Page-level text extractions:
★ ★ ★ ★

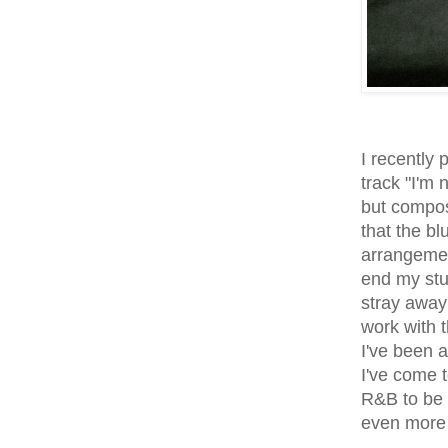
I recently
track "I'm
but compos
that the b
arrangemen
end my stu
stray away 
work with 
I've been 
I've come 
R&B to be 
even more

★ ★ ★ ★

Task directions :: Return each of the lines exactly as they appear above, with no images.

Solved problem ::
I recently
track "I'm
but compos
that the b
arrangemen
end my stu
stray away 
work with 
I've been 
I've come 
R&B to be 
even more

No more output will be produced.